(Stored items)
[Start of Attachment]

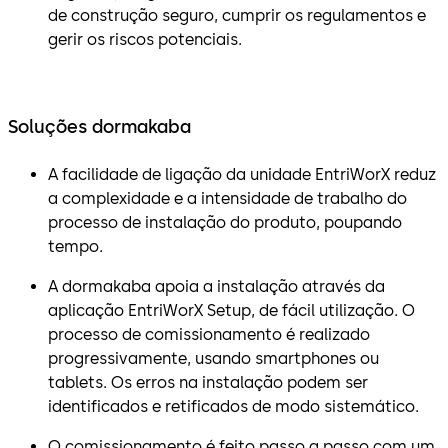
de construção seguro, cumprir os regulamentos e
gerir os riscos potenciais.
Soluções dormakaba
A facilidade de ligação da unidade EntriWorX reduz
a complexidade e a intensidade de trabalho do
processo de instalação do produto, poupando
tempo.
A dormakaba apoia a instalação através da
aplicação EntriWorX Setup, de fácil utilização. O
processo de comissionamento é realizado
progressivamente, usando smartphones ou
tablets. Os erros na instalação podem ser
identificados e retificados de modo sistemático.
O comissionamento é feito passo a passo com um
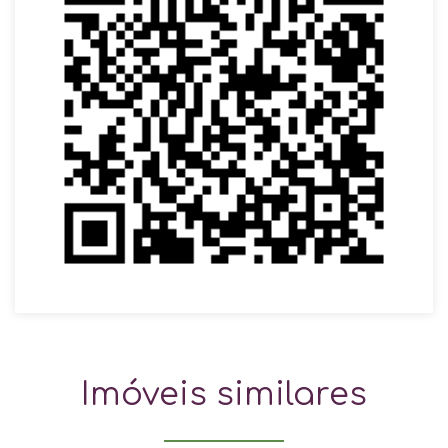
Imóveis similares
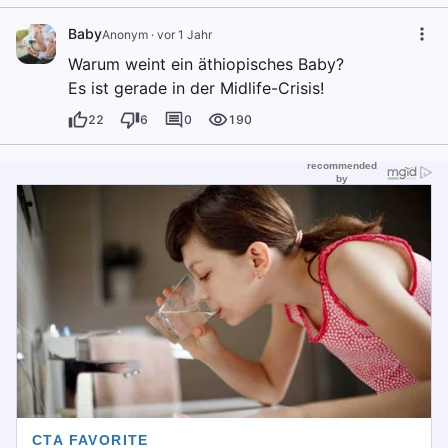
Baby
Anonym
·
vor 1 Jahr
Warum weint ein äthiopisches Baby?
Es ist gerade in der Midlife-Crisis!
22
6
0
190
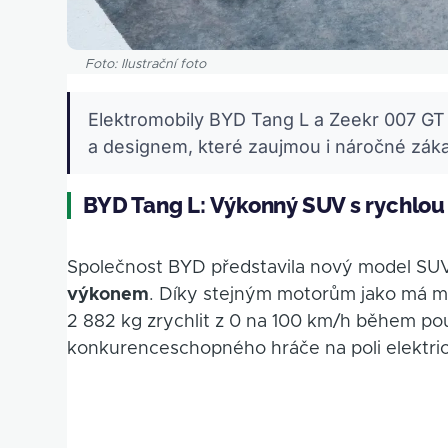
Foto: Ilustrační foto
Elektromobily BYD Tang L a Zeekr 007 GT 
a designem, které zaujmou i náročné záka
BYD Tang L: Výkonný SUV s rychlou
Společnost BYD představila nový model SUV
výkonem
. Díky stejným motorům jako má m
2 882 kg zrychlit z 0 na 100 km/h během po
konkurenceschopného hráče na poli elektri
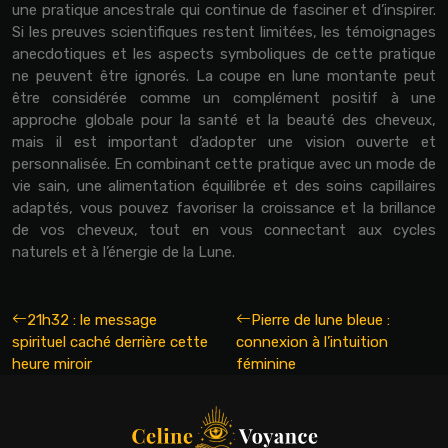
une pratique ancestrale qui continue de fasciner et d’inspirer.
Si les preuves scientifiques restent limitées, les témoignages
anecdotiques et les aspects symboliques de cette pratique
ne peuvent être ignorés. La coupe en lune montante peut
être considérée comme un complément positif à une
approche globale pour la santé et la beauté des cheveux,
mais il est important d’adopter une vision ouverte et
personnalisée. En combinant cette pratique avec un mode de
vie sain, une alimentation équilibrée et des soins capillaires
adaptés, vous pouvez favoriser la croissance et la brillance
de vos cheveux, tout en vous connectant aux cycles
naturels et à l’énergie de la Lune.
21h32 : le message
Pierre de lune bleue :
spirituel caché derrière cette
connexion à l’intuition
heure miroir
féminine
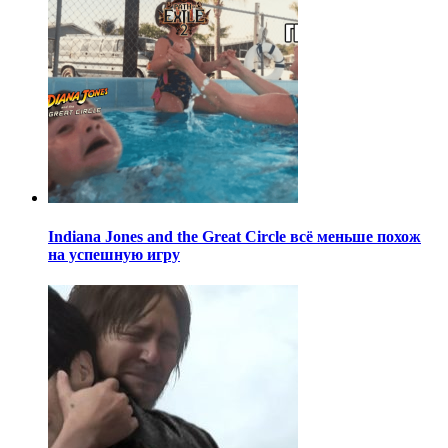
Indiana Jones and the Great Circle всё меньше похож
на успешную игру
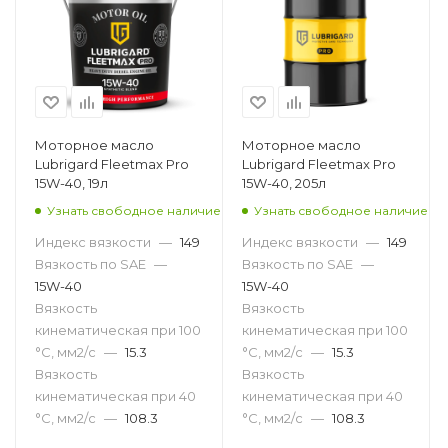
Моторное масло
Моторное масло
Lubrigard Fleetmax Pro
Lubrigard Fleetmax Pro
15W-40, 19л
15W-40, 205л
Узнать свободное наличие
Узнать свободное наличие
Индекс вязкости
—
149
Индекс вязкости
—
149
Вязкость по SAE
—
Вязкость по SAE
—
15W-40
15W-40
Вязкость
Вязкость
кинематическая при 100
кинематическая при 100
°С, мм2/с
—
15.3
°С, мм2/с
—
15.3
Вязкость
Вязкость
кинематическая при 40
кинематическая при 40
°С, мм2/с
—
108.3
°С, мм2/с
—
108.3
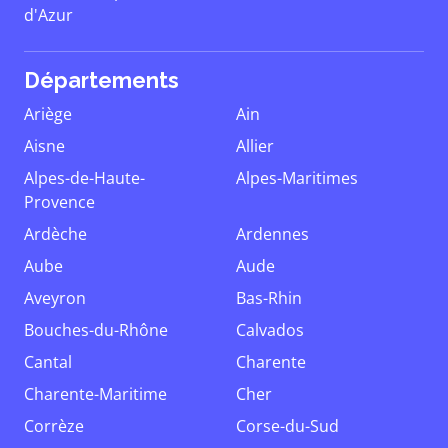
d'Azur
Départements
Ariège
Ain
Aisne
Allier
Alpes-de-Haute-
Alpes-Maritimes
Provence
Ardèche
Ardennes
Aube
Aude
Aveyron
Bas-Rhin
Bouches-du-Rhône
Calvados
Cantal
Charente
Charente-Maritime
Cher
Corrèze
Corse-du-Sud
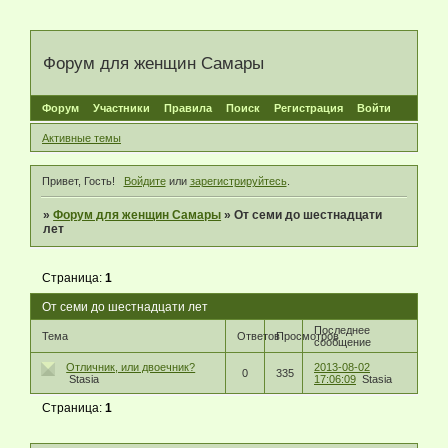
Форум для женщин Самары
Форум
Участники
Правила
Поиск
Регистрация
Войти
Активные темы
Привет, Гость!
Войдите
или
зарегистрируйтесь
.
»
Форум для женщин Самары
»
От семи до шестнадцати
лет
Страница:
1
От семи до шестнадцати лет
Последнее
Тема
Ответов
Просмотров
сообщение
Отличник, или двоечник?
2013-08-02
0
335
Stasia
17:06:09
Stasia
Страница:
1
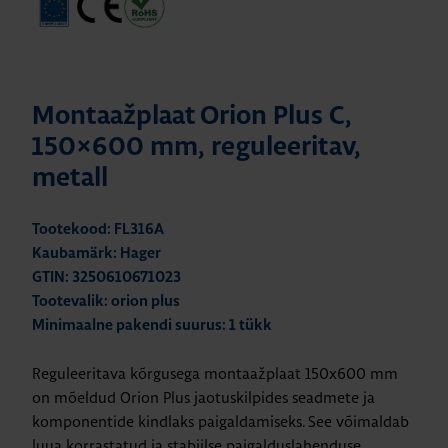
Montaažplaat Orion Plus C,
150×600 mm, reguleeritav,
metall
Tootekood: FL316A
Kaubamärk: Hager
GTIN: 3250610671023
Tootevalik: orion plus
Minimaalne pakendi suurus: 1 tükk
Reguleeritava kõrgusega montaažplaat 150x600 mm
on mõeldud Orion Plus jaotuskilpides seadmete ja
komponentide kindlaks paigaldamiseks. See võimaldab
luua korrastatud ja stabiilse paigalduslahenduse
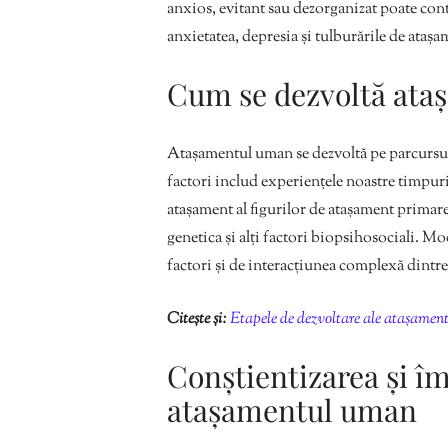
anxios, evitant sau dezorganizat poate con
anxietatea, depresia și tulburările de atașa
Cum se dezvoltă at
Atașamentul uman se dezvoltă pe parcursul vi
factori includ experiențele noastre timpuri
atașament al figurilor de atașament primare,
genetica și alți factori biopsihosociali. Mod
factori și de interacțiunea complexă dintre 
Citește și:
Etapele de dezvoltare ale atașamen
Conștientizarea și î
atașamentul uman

[End of Attachment]

What the task requires
Scan the records above for the string "cheveux", then report every line that contains it.

Solved problem
approche globale pour la santé et la beauté des cheveux,
de vos cheveux, tout en vous connectant aux cycles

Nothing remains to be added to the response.